Потом, когда я только начала привыкать к тишине, меня вдруг вызвали к юристу Эймона. Похоже, речь идет о завещании. Я должна принарядиться и выйти на публику.
Одеваться в черное, как будто я член семьи, было дерзко, но я не в силах была надеть ничего ярче голубовато-серого. Войдя в кабинет юриста, я с удивлением увидела там молодую и симпатичную Элис Уэйнрайт.
Я не хотела оскорблять траур любимой дочери Эймона, являясь на похороны собственной дискредитированной персоной, но сюда меня вызвали по делу. Остаться или уйти? Я попятилась, собираясь выскользнуть за дверь. В этот миг Элис подняла голову и увидела меня. Ее зеленые глаза покраснели от слез, а рыжевато-белокурые волосы были стянуты в тугой узел на затылке. Одетая в самый траурный из черных цветов, она выглядела такой бледной и уязвимой, что у меня сжалось сердце. Я тут же прониклась к ней симпатией, но мой душевный порыв на корню сожгла вспышка чистейшей ненависти, которая внезапно оживила ее печальные глаза.
Да. Конечно. Реакция Элис была вполне естественной.
Пока я стояла в дверях, раздумывая, как избежать конфронтации, между нами возникла высокая фигура в черном.
Я отшатнулась, встретив ехидный взгляд голубых глаз лорда Б. Меня пробила дрожь. Я не видела его с тех пор, как он избил меня чуть не до смерти. Сердце заколотилось. Бежать.
— Шлюхи не должны нарушать покой уважаемых женщин.
Он говорил надменно, и в тоне его звучал праведный гнев, но я не могла не заметить, что его глаза беспардонно блуждают по моему телу. Повернувшись спиной к Элис, он облизал губы и улыбнулся, как мог бы улыбнуться волк, показывая все зубы.
Я попятилась на шаг.
— Я…
Пора уходить.
Дверь напротив меня отворилась, и невысокий опрятный мужчина в очках оглядел нас, удивленно хлопая ресницами.
— Вы уже здесь? Боже мой! Надо завести часы.

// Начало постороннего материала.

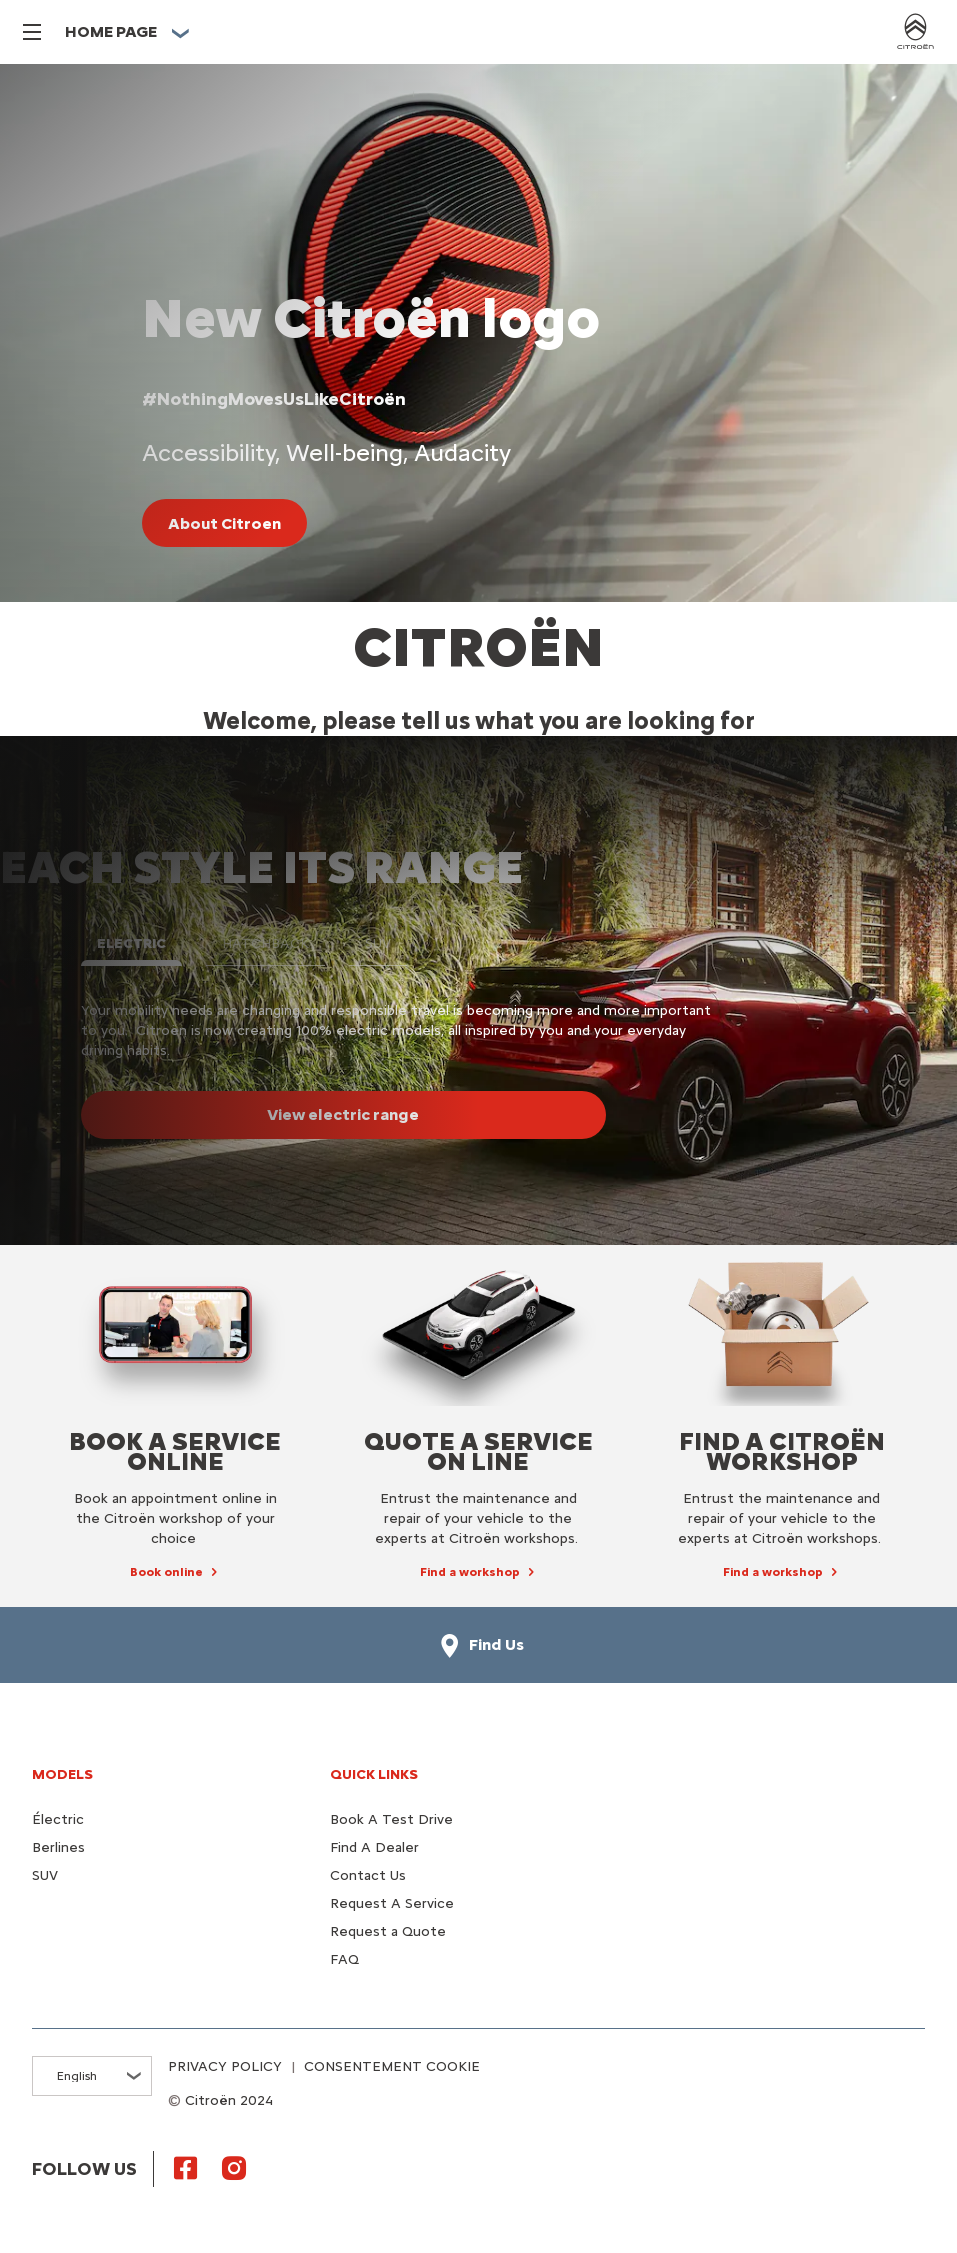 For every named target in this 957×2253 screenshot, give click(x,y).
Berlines (58, 1847)
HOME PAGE (111, 31)
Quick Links (374, 1774)
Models (62, 1774)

Элис вскочила с кресла и поспешила к нему в кабинет. Лорд Б. отправился следом — ведь в конечном итоге ремешки кошелька вели к ее рукам. Я облегченно вздохнула и повернулась, чтобы уйти. Я уже опустила ладонь на ручку двери, как вдруг меня остановили:
— Нет, мисс Ласточка. Ваше присутствие необходимо при оглашении завещания.

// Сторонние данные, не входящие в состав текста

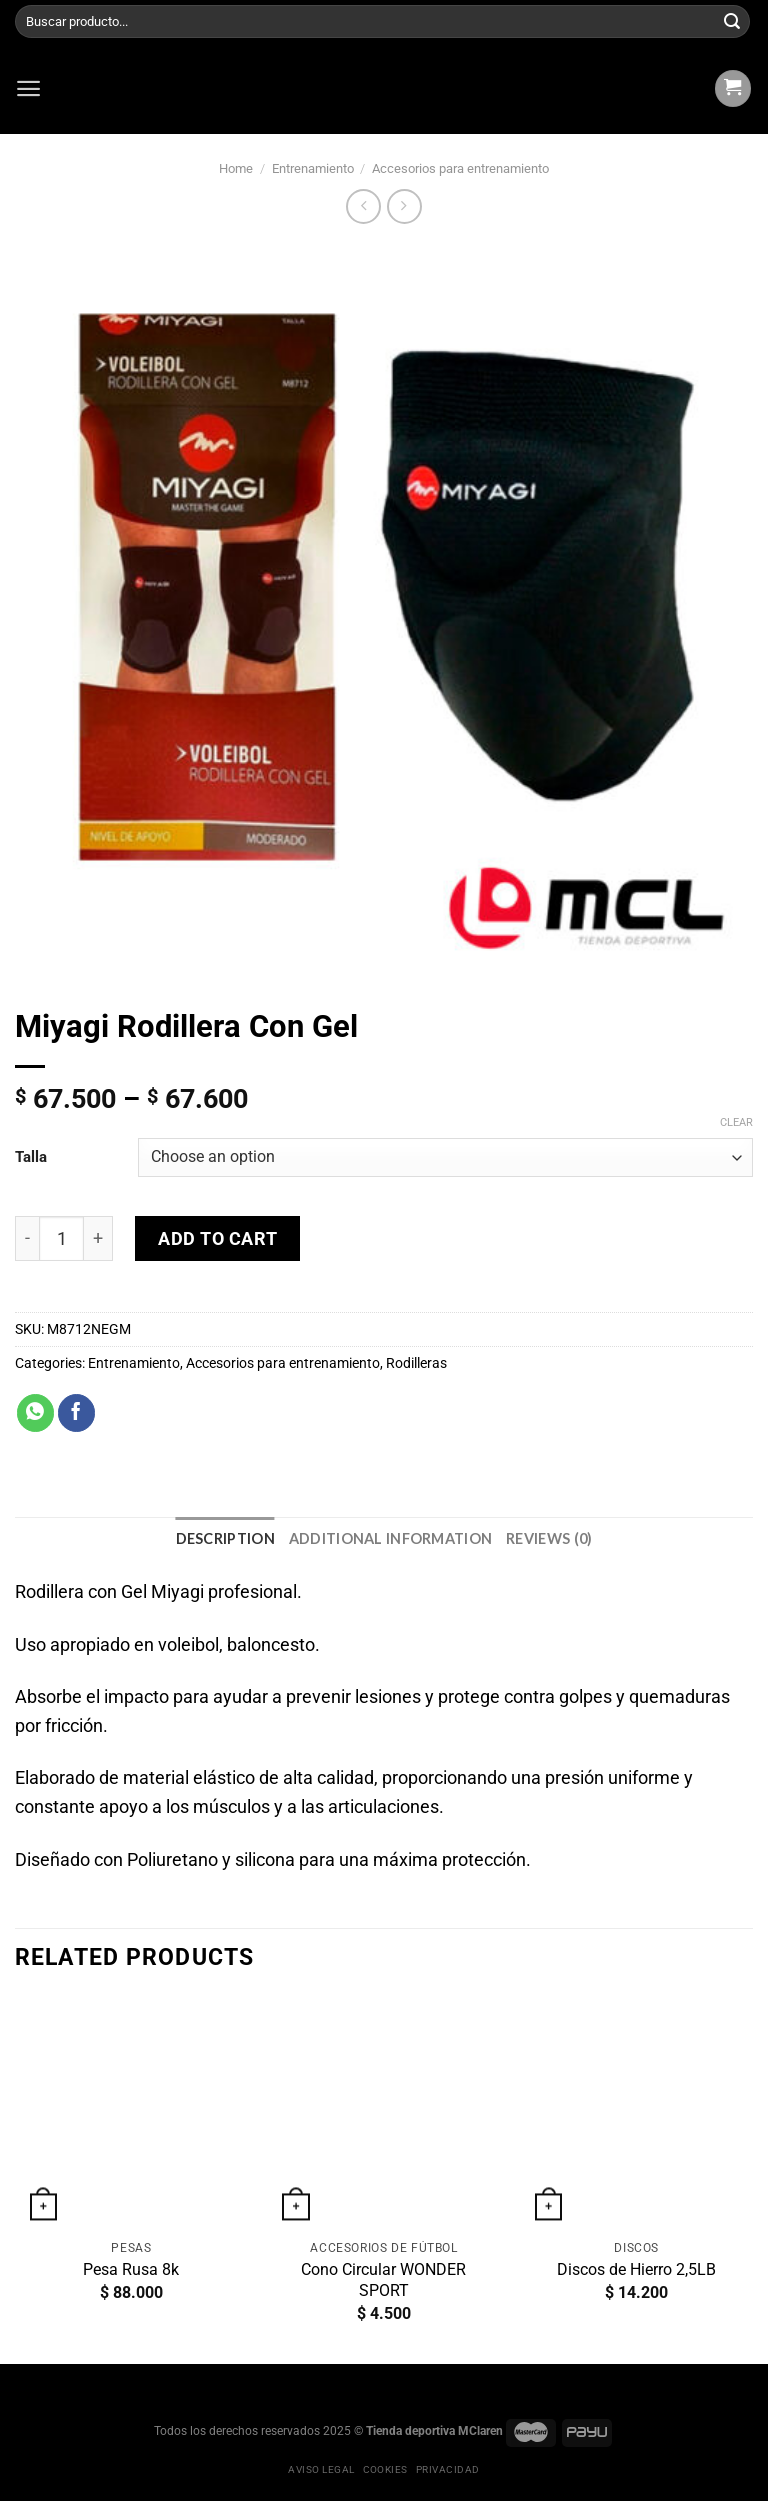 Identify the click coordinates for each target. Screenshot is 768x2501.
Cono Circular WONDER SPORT (383, 2280)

Я повернулась и удивленно посмотрела на нотариуса. Зачем? Я предполагала, что Эймон оставил мне какую-нибудь вещицу на память: серебряную шкатулку для драгоценностей или любимую картину. Я покачала головой:
— Простите. Я зайду в другой раз.
Юрист посмотрел на меня с пониманием, но без жалости.

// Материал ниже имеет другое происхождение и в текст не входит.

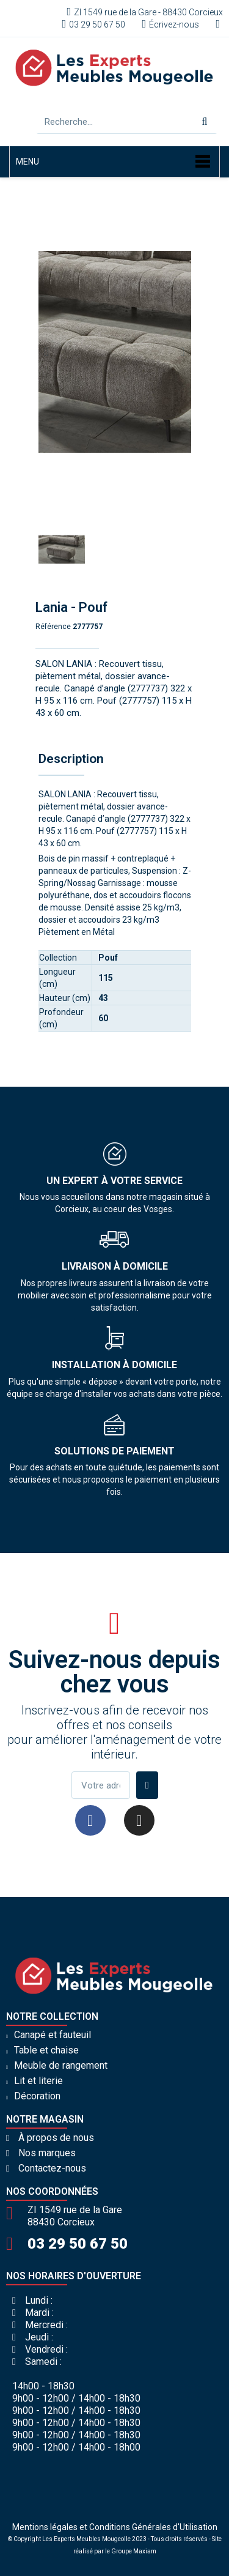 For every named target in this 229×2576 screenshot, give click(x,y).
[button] (47, 352) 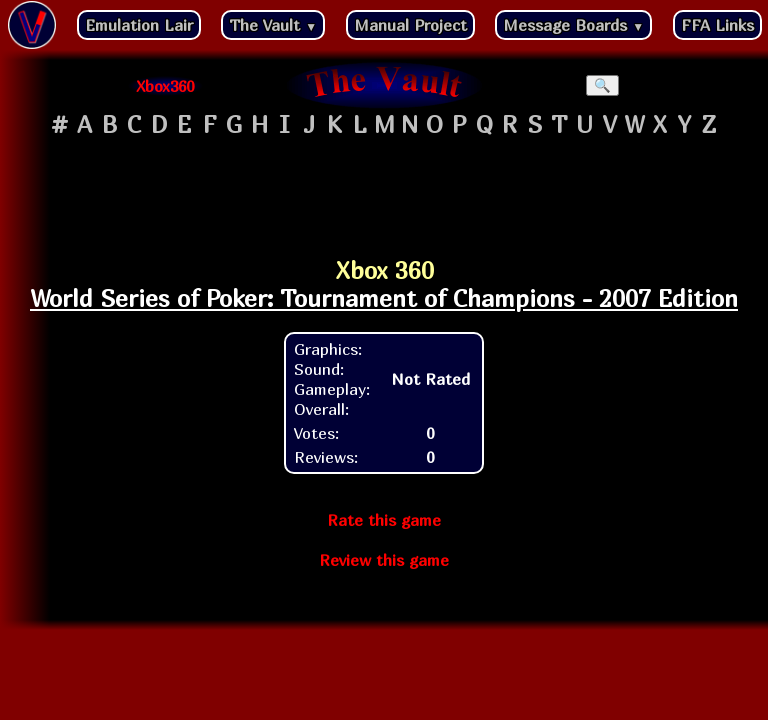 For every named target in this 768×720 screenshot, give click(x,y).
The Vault (273, 25)
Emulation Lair (139, 25)
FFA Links (717, 25)
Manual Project (410, 25)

— Нет, мисс Ласточка. Ваше присутствие необходимо. Я имею право зачитать последнюю волю Эймона Уэйнрайта только в том случае, если вы и мисс Уэйнрайт будете находиться в комнате.
Он сдержанно поклонился и сделал приглашающий жест рукой. Я медленно прошла в его кабинет. Ах, Эймон, что ты со мной сделал?
Когда мы с Элис расположились в креслах, юрист сел за стол, после чего поднял недоуменный взгляд на лорда Б.
— Милорд, могу я поинтересоваться, в каком качестве вы присутствуете на этом чтении?
Лорд Б., нависавший над креслом Элис, как тюремный охранник, скрестил руки на груди.
— В качестве жениха мисс Уэйнрайт.
— Ах, Элис, — выдохнула я. — Не может быть.
Девушка бросила на меня виноватый и одновременно дерзкий взгляд. Потом демонстративно повернулась в кресле так, чтобы сидеть ко мне спиной. Взгляд юриста забегал между нами тремя, и я поняла, что Эймон держал этого джентльмена в курсе всех событии.
Мне нечего было скрывать. Люди могли клеймить меня за что угодно, но только не за лживость. У Элис наверняка не было секретов, которые стоило бы хранить, ведь ей было всего двадцать три года. Я с дрожью подумала о том, что к тому моменту, как мне исполнилось двадцать три, я уже пять лет была куртизанкой. Я присмотрелась к Элис повнимательнее. Хм-м… Не стоит недооценивать дочь Эймона Уэйнрайта.